A government watchdog group has filed a complaint calling for an investigation into the Internal Revenue Service (IRS) after the long-awaited release of former President Donald Trump’s tax returns revealed that the agency had failed to conduct a full presidential audit of Trump while he was in office.
Citizens for Responsibility and Ethics in Washington (CREW) wrote in a complaint filed this week that the report on Trump’s tax returns, released recently by the House Ways and Means Committee, shows that there may have been political corruption and abuse within the agency due to the administration’s influence, raising questions about how the decisions to give Trump a pass on mandatory audits were made.
“The revelations in the House Ways and Means Committee Report give rise to legitimate concerns about whether the mandatory audit program for presidential tax returns suffered from possible abuse, including undue political interference by Treasury and IRS officials, with the intent or effect of protecting former President Trump from the very type of scrutiny the program was intended to address,” the complaint says.

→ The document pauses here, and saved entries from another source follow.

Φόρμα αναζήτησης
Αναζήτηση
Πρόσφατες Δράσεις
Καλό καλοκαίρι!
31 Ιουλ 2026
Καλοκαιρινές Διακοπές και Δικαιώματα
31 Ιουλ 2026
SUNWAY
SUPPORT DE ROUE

The report was released late last month and contains six years of Trump’s tax records, showing that the IRS left the mandatory presidential audit program “dormant, at best” under Trump and his IRS Commissioner, Charles Rettig, who personally profited from Trump properties while in office.
These mandatory audits were a post-Watergate initiative meant to help restore public confidence in tax enforcement, CREW wrote, and were put in place so that no government employee or agency would have to independently make the decision to audit a president.

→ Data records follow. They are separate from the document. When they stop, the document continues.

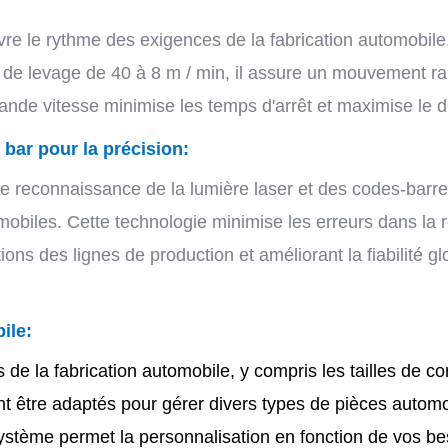
e le rythme des exigences de la fabrication automobile
 de levage de 40 à 8 m / min, il assure un mouvement 
rande vitesse minimise les temps d'arrêt et maximise le d
bar pour la précision:
 reconnaissance de la lumière laser et des codes-barres,
biles. Cette technologie minimise les erreurs dans la r
ons des lignes de production et améliorant la fiabilité gl
ile:
 la fabrication automobile, y compris les tailles de co
t être adaptés pour gérer divers types de pièces autom
tème permet la personnalisation en fonction de vos bes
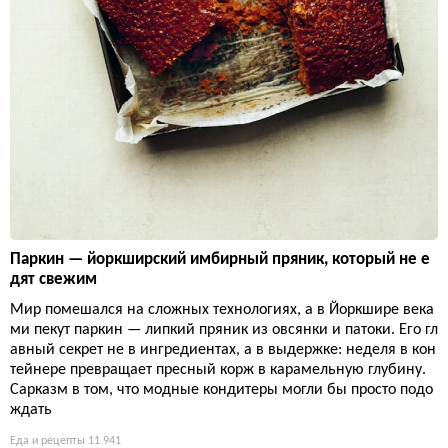
Паркин — йоркширский имбирный пряник, который не е
дят свежим
Мир помешался на сложных технологиях, а в Йоркшире века
ми пекут паркин — липкий пряник из овсянки и патоки. Его гл
авный секрет не в ингредиентах, а в выдержке: неделя в кон
тейнере превращает пресный корж в карамельную глубину.
Сарказм в том, что модные кондитеры могли бы просто подо
ждать
Еда и рецепты
11 941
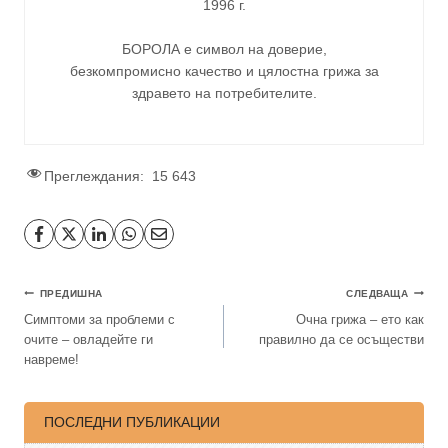
1996 г.
БОРОЛА е символ на доверие,
безкомпромисно качество и цялостна грижа за
здравето на потребителите
.
Преглеждания:
15 643
ПРЕДИШНА
СЛЕДВАЩА
Симптоми за проблеми с
Очна грижа – ето как
очите – овладейте ги
правилно да се осъществи
навреме!
ПОСЛЕДНИ ПУБЛИКАЦИИ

The report revealed that the IRS only started one of its mandatory audits of Trump while he was in office; that audit, of Trump’s 2016 tax returns, didn’t begin until September of 2019 and was still incomplete by the time he left office, apparently due to the agency having extremely scant resources. Audits of Trump’s 2017, 2018 and 2019 tax returns didn’t begin until after he left office — and well after the 2020 election, despite the fact that the audit results could have provided critical information about his financial practices.

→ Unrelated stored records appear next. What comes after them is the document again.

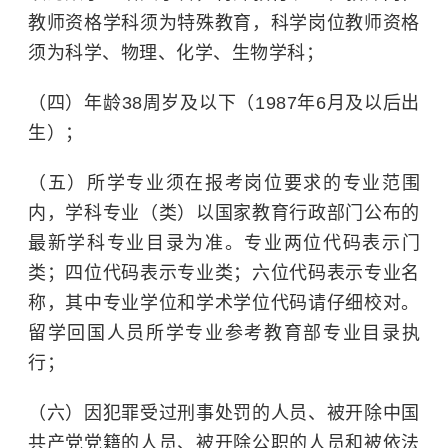
教师资格学科须为特殊教育，科学岗位教师资格
须为科学、物理、化学、生物学科；
（四）年龄38周岁及以下（1987年6月及以后出
生）；
（五）所学专业须在报考岗位要求的专业范围
内，学科专业（类）以国家教育行政部门公布的
最新学科专业目录为准。专业两位代码表示门
类；四位代码表示专业类；六位代码表示专业名
称，其中专业学位和学术学位代码请仔细校对。
留学回国人员所学专业参考教育部专业目录执
行；
（六）因犯罪受过刑事处罚的人员、被开除中国
共产党党籍的人员、被开除公职的人员和被依法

“Throughout his presidency, Donald Trump abused the federal government and its resources to protect himself and advance his own interests. It’s crucial to determine whether he did the same when it came to his taxes,” CREW President Noah Bookbinder said in a statement.
Experts have raised alarm over the IRS’s failure to audit Trump, saying that it warrants further investigation. Even though Republicans have been steadily defunding the IRS for years, the agency still should have had the resources to audit the president, many noted — especially a president who entered office having likely already broken numerous laws related to financial impropriety.
“Let us be perfectly clear: getting Donald Trump’s tax returns should not have been this hard, since every other president elected since Richard Nixon has publicly disclosed his tax returns, and the IRS not conducting audits of Trump’s taxes as required made the problem much worse,” Bookbinder said. “The IRS’s failure to do its job betrayed the trust of the American people who deserve accountability and transparency at the highest levels of government.”